The Scenario ‘B’ plan is essentially a continuation of most of what the current daily operation is providing for. We have been very blessed to have been able to bring all our boys back to school every day thus far this term, and whilst the academic programmes have remained largely uninterrupted, what we are offering is clearly still well below the intended normal. Every indication at this stage, is that it will be unlikely that we will be held to this as we come back to school in the new year.

Given what the pandemic is doing in other parts of the world right now in the form of a worrying second wave of infections, one can’t ignore completely that such a situation might arise here in South Africa. Should such an unlikely state of affairs descend upon us again, then we will be compelled to activate what would be a Scenario ‘C’ plan. This has not been on the table for discussion at this stage.
Staff News:
With the end of the school year fast approaching, one always anticipates that there will be some movement of staff. Thankfully, this year, I am able to report that we will be saying farewell to relatively a few folk when we break-up in December.

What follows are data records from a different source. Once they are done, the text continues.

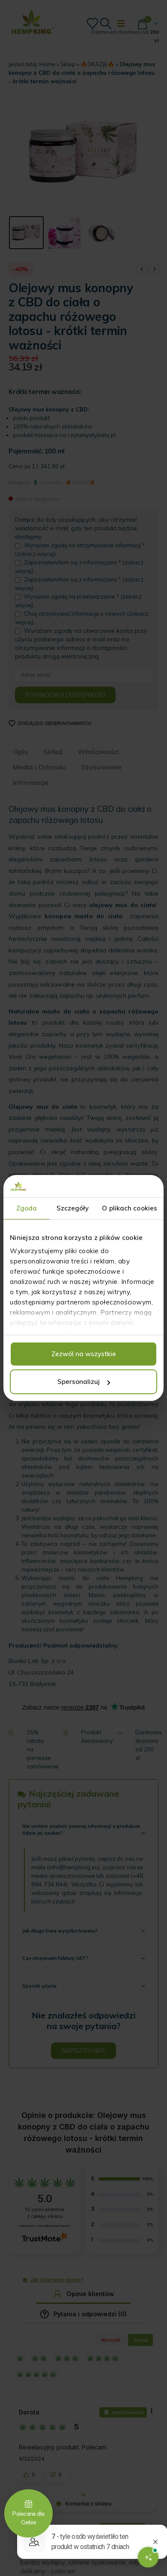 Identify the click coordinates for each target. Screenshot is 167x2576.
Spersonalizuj (83, 1382)
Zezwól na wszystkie (83, 1354)
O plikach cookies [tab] (129, 1208)
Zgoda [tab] (26, 1208)
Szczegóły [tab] (73, 1208)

- Isaac Mogano will be retiring following an incredible 47 years in the employ of The Ridge School. Sadly, due to the coronavirus and the many related threats for people in the more senior age brackets, Isaac has not been back to school since March of this year. Nonetheless, he will be returning on break-up day to enjoy the end of year farewell gathering that we will be holding to honour and thank him and others.
- Levy Kwape will also be retiring at the end of the year. Levy has been at The Ridge for 36 committed years but, like Mr Mogano, has not been actively part of school life since March.

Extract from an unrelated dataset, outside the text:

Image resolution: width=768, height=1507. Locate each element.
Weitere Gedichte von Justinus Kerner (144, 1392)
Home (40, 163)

- Parents were informed some months ago that Debra Coetzer (25 years of service to our school) had chosen to take early retirement at the end of the 2nd Term this year. She too will be honoured at the same gathering.
- Kim Hansen will be heading back to Cape Town to be with her parents after an all too brief year with us as one of our Grade 2 class teachers. We will be sad to say farewell to Kim at this time but wish her well as she begins a new chapter in her life down in that most beautiful part of the world.
Isaac Mogano Levy Kwape Kim Hansen Debra Coetzer
A Final Word:
On half-term break-up day, I was delighted to receive a visit from a few of our Grade 3 lads who had been applying their creative carpentry skills to the making of bird feeders. They brought with them some personally written letters in which they requested permission from their headmaster to hang up the bird feeders somewhere in the school grounds. Clever boys, knew, of course, that it was a dead cert that their twitcher HM was bound to give them full permission.
Being the first few months of the new spring season, The Ridge School is playing host again to a colourful array of beautiful birds; many having returned from their winter migrations into the northern hemisphere. I thought that I would take the liberty of sharing a few shots of some of those that I have seen on and around campus in recent weeks.
Spotted-Thick-Knees Southern-Masked-Weaver Red-Throated-Wryneck Green-Wood-Hoopoe Black-Headed-Oriole Black-Collared-Barbet Amethyst-Sunbirds African-Wattled-Lapwing African-Olive-Pigeon African-Green-Pigeons
For those of you who are less familiar with birding, please forgive me taking liberties like this. Those who do have an interest in the wonders associated with our feathered friends, enjoy some of what Mother Nature shares into the lives of our boys here at The Ridge from time to time.
Warm regards and best wishes as you and your sons look forward to making the most of the final few weeks of the school year.